Researchers make breakthrough discovery in understanding bowel cancer
Wednesday 31 May 2017
The S:CORT (Stratification in Colorectal Cancer) consortium, which Bowel Cancer UK is a partner of, has discovered how a genomic approach to understanding bowel cancer could improve the prognosis and quality of life for patients. This new scientific discovery was led by Queen’s University, Belfast.
For clinicians, treating patients with bowel cancer can be particularly challenging. Professor Mark Lawler, Chair in Translational Genomics, Centre for Cancer Research and Cell Biology at Queen’s and joint Senior Author on the study explains: “Currently patients with colorectal cancer are offered chemotherapy treatment. While this treatment may be successful for some patients, for others it will have no effect on fighting the cancer, though the patients may suffer debilitating side effects such as nerve damage that can result in a loss of sensation or movement in a part of the body. A ‘one size fits all’ approach isn’t a viable option if we are to effectively tackle this disease.”
Researchers at Queen’s, in collaboration with the University of Oxford and the University of Leeds have made a significant advance in the treatment of bowel cancer. The study, which has been published in the high impact journal Nature Communications, has shown how defining precise gene signatures within bowel cancer cells can allow us to develop novel prognostic and predictive markers for bowel cancer and help to drive personalised medicine approaches.
Dr Philip Dunne, Senior Research Fellow at Queen’s said: “Through analysing the molecular and genetic data generated from patient tissue samples, we have discovered that there are different subtypes of bowel cancer. This research unequivocally identifies robust gene signatures that can be used to inform patient management. It will allow us to identify particular gene signatures that indicate sensitivity or resistance to specific therapies. Thus, we can tailor treatment to the individual patient, maximising its effectiveness while minimising potential side effects.”

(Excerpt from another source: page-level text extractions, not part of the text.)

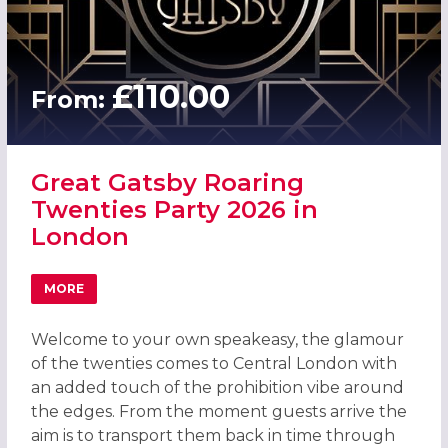
£110.00
From:
Great Gatsby Roaring
Twenties Party 2026 in
London
MORE
ABOUT GREAT GATSBY ROARING TWENTIES PARTY 2026 
Welcome to your own speakeasy, the glamour
of the twenties comes to Central London with
an added touch of the prohibition vibe around
the edges. From the moment guests arrive the
aim is to transport them back in time through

A ‘one size fits all’ approach isn’t a viable option if we are to effectively tackle this disease.
Bowel cancer is the fourth most common cancer in the UK, with 41,200 people newly diagnosed each year. A number of treatment options are available but mortality rates remain high, with bowel cancer the second most common cause of cancer death in the UK.
This research was performed as part of Stratified Medicine in Colorectal Cancer (S:CORT), an MRC-CRUK funded stratified medicine consortium, bringing together the best of UK science and clinical care in bowel cancer to develop personalised medicine treatment approaches in this common malignancy.
S:CORT involves key partnerships with patients and patient advocacy groups. Ed Goodall, a survivor of bowel cancer and a member of S:CORT explains: “In the past, a tumour was a tumour. Patients are offered chemotherapy and this may not be effective or necessary depending on the patient yet they will still endure all the horrors this treatment can cause including nausea and hair loss.
“If the oncologist knows more about the subtype of bowel cancer, they will know whether the treatment will be necessary or effective. From a patient point of view, discovering the subtypes of this cancer is really ground breaking work because it will have massive implications for patient care and treatment.”
Professor Tim Maughan, Professor of Clinical Oncology at the University of Oxford and Principal Lead of the S:CORT Consortium said: “This research emphasises how a collaborative approach can give significant insight into bowel cancer disease biology, but also to begin to translate this knowledge into clinically-relevant applications. As part of the work of the S:CORT consortium, we will now focus on making sure that the research is put into practice so that it can become part of the standard of care for patients.”
Deborah Alsina MBE, Chief Executive of Bowel Cancer UK,said: “This important study highlights how increasing our understanding of what makes normal cells go wrong is key to developing new approaches that can improve outcomes for patients. With nearly 16,000 people dying from bowel cancer each year, it is essential that we increase our understanding of what drives the disease and then improve and extend the range of treatment options available. The results of this study take us a step closer to achieving this.”